General Idea

Naïve Bayes classification is a popular algorithm for predicting a categorical target variable. When using algorithms to classify observations there are two different sources of information that we can use:

  1. Similarity to other observations based on certain metrics/variables
  2. Past decisions on classifications of observations like it

The first source of information is the common, frequentist approach to modeling. It predicts values of the target variable in each observation based on predictor variable values. Observations with similar predictor variable values will have similar target variable predictions. The second source of information incorporates a Bayesian approach to modeling in addition to the first source of information. This second source of information uses the information that we know about the population as a whole and previous classifications of observations.

This is probably best seen through an example. Imagine we had the scatterplot of data below. In this scatterplot, we have two classes of observations we are trying to predict - red and blue.

Let’s look at that second source of information - previous information about the classification. Overall in our data set, there are twice as many blues as there are reds. These probabilities are called prior probabilities.

Now imagine we had a new observation that we wanted to classify.

If we were to use only our previous information about the data, we would guess this new point is blue because historically we have had more blues than reds in the overall population. However, let’s bring in the first piece of information - looking at observations with similar characteristics. We can define these observations visually, by looking at observations that are narrowly around the point of interest.

If we were only to look at observations that are similar as this new observation (the points in the oval), then we would see that there are 3 times more red observations than blue observations.
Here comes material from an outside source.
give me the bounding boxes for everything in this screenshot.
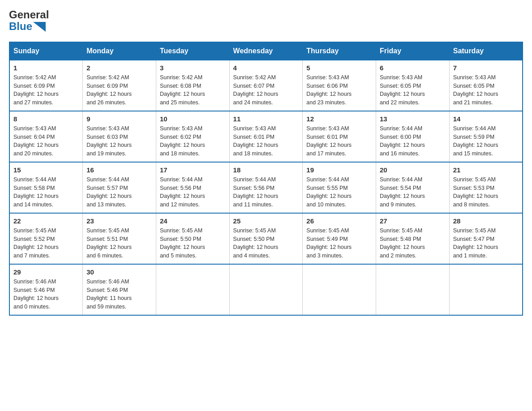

These probabilities are called conditional probabilities. If we were to only use this information from similar observations in the data, we would guess this new point is red because there are more reds than blues that look like our new data point.

Naïve Bayes combines both of these pieces of information together. We will multiply our prior probabilities by our conditional probabilities.

The downside of this is that these probabilities are not as intuitive since they do not sum up to 1. Therefore, these probabilities are scaled to make their sum equal to 1 and their values more interpretable.

Now we have final probabilities (called posterior probabilities) of both red and blue for our new observation we are trying to classify. Based on the math above, there is a 60% chance the new observation is red and a 40% chance it is blue. If we only use a frequentist approach (the first source of information), we would more strongly think the new observation is red since 75% of the data that looks like that new point is red. However, the Bayesian side of the problem brings in our prior information where 67% of the overall data is blue. Our final guess is still red, but it is not as high as before because of the correction from the prior data - our second source of information.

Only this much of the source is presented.